Try it: Exact reproduction required: the lines below from the line with "ersonal Data that" to the line with "four majors - The", both ends included, and no others.

━━━━━━━━

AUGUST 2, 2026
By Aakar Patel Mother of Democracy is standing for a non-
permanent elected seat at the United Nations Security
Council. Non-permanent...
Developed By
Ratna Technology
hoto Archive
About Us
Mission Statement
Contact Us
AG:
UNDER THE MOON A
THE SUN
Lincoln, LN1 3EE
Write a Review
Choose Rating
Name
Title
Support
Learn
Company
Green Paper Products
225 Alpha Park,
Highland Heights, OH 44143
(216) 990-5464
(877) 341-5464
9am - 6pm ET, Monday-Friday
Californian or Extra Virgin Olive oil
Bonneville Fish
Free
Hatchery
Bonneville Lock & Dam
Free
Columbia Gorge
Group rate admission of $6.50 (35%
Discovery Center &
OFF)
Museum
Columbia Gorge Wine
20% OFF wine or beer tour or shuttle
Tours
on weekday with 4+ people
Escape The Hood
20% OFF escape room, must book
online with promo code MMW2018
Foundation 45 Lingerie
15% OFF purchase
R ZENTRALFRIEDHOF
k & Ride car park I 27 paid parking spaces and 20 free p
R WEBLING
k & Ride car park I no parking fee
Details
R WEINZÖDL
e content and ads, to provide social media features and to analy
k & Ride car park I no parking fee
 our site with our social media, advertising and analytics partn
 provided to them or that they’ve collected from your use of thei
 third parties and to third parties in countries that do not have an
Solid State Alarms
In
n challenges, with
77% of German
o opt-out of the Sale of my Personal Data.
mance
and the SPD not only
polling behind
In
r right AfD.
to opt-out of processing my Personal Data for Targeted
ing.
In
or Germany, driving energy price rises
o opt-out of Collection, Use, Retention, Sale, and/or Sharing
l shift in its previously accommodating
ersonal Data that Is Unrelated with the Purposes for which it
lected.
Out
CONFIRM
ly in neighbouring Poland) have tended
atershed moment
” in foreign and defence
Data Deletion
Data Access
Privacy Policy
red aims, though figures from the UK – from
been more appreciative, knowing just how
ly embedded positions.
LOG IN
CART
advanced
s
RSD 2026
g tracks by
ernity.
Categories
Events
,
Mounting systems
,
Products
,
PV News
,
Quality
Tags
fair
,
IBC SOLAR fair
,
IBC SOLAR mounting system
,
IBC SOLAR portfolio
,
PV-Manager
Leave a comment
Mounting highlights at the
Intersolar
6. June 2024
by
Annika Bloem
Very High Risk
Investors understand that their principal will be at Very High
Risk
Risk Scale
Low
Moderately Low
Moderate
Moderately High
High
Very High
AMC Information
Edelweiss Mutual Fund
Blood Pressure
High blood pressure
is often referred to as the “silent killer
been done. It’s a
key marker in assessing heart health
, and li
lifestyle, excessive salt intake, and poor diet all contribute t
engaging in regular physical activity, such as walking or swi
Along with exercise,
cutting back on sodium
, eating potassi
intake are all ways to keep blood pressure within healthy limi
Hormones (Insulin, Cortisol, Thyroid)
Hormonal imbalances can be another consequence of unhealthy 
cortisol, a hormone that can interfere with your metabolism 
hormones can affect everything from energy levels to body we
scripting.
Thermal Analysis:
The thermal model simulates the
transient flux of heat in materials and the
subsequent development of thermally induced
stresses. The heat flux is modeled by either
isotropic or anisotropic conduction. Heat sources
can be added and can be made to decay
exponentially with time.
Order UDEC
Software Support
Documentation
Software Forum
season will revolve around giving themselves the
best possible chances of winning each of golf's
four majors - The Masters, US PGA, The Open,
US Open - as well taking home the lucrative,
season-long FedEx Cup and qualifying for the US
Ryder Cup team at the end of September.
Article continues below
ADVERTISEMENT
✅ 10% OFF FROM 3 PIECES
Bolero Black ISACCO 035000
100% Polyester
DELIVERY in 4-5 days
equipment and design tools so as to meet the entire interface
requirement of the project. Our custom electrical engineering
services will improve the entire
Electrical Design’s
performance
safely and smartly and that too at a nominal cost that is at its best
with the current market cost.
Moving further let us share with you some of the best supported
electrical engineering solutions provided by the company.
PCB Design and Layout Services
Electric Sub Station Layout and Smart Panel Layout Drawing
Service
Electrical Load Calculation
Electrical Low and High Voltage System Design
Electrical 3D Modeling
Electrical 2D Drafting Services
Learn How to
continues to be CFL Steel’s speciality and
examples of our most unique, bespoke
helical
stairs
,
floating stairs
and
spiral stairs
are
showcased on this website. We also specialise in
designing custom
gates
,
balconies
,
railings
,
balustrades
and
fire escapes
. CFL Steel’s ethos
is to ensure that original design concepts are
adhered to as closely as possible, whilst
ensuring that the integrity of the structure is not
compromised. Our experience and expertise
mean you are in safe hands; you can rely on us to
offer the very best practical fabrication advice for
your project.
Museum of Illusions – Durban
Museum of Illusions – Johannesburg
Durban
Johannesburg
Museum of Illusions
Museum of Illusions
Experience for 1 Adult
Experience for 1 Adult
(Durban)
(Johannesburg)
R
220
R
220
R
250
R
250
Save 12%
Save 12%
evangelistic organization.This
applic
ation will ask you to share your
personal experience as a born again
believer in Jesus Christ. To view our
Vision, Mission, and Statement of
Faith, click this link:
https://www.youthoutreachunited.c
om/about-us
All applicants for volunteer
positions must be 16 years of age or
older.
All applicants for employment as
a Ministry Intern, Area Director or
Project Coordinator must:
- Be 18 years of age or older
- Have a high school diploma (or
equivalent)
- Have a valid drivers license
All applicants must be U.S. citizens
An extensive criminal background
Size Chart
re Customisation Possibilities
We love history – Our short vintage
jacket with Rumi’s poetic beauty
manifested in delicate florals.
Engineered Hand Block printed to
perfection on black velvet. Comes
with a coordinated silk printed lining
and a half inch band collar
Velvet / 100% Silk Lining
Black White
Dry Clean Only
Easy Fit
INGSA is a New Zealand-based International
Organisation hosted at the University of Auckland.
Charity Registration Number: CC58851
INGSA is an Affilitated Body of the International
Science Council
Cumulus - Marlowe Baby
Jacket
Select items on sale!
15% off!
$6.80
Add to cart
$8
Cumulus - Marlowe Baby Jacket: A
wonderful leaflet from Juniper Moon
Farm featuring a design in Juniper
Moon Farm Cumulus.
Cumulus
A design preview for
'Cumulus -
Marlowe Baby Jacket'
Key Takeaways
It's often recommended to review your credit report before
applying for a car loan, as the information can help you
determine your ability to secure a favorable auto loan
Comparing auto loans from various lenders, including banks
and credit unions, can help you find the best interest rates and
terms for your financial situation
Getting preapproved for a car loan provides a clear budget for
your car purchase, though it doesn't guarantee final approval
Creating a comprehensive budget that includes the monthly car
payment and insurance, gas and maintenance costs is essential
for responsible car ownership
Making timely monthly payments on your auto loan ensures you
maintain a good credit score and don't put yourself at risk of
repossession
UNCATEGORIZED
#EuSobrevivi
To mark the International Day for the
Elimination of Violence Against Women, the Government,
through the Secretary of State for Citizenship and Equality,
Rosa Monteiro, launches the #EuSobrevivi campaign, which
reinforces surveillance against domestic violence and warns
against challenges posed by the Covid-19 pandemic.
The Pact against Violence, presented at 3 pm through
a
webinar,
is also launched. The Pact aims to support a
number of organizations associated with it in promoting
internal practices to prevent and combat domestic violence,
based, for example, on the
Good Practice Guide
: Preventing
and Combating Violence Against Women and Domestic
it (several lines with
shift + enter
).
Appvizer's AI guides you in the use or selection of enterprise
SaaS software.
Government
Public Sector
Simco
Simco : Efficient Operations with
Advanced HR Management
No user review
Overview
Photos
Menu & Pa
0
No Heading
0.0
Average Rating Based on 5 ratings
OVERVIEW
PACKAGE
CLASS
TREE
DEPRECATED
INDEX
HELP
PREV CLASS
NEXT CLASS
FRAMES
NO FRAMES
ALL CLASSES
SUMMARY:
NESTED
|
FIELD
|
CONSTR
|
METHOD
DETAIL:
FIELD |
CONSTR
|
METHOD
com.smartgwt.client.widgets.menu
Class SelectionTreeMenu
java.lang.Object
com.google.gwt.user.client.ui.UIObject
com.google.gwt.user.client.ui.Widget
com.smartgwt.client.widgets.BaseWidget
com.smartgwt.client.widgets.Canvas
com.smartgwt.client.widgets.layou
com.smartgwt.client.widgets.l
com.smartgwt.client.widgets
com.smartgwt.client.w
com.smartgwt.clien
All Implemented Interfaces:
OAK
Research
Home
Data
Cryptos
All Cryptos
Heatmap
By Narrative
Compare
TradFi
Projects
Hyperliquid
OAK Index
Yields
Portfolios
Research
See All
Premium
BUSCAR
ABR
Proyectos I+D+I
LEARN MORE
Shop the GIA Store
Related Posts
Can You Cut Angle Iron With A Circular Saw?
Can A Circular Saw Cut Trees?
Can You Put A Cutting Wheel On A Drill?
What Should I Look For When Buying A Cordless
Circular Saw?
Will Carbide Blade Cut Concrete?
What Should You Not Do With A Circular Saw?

━━━━━━━━

Exercise response:
ersonal Data that Is Unrelated with the Purposes for which it
lected.
Out
CONFIRM
ly in neighbouring Poland) have tended
atershed moment
” in foreign and defence
Data Deletion
Data Access
Privacy Policy
red aims, though figures from the UK – from
been more appreciative, knowing just how
ly embedded positions.
LOG IN
CART
advanced
s
RSD 2026
g tracks by
ernity.
Categories
Events
,
Mounting systems
,
Products
,
PV News
,
Quality
Tags
fair
,
IBC SOLAR fair
,
IBC SOLAR mounting system
,
IBC SOLAR portfolio
,
PV-Manager
Leave a comment
Mounting highlights at the
Intersolar
6. June 2024
by
Annika Bloem
Very High Risk
Investors understand that their principal will be at Very High
Risk
Risk Scale
Low
Moderately Low
Moderate
Moderately High
High
Very High
AMC Information
Edelweiss Mutual Fund
Blood Pressure
High blood pressure
is often referred to as the “silent killer
been done. It’s a
key marker in assessing heart health
, and li
lifestyle, excessive salt intake, and poor diet all contribute t
engaging in regular physical activity, such as walking or swi
Along with exercise,
cutting back on sodium
, eating potassi
intake are all ways to keep blood pressure within healthy limi
Hormones (Insulin, Cortisol, Thyroid)
Hormonal imbalances can be another consequence of unhealthy 
cortisol, a hormone that can interfere with your metabolism 
hormones can affect everything from energy levels to body we
scripting.
Thermal Analysis:
The thermal model simulates the
transient flux of heat in materials and the
subsequent development of thermally induced
stresses. The heat flux is modeled by either
isotropic or anisotropic conduction. Heat sources
can be added and can be made to decay
exponentially with time.
Order UDEC
Software Support
Documentation
Software Forum
season will revolve around giving themselves the
best possible chances of winning each of golf's
four majors - The Masters, US PGA, The Open,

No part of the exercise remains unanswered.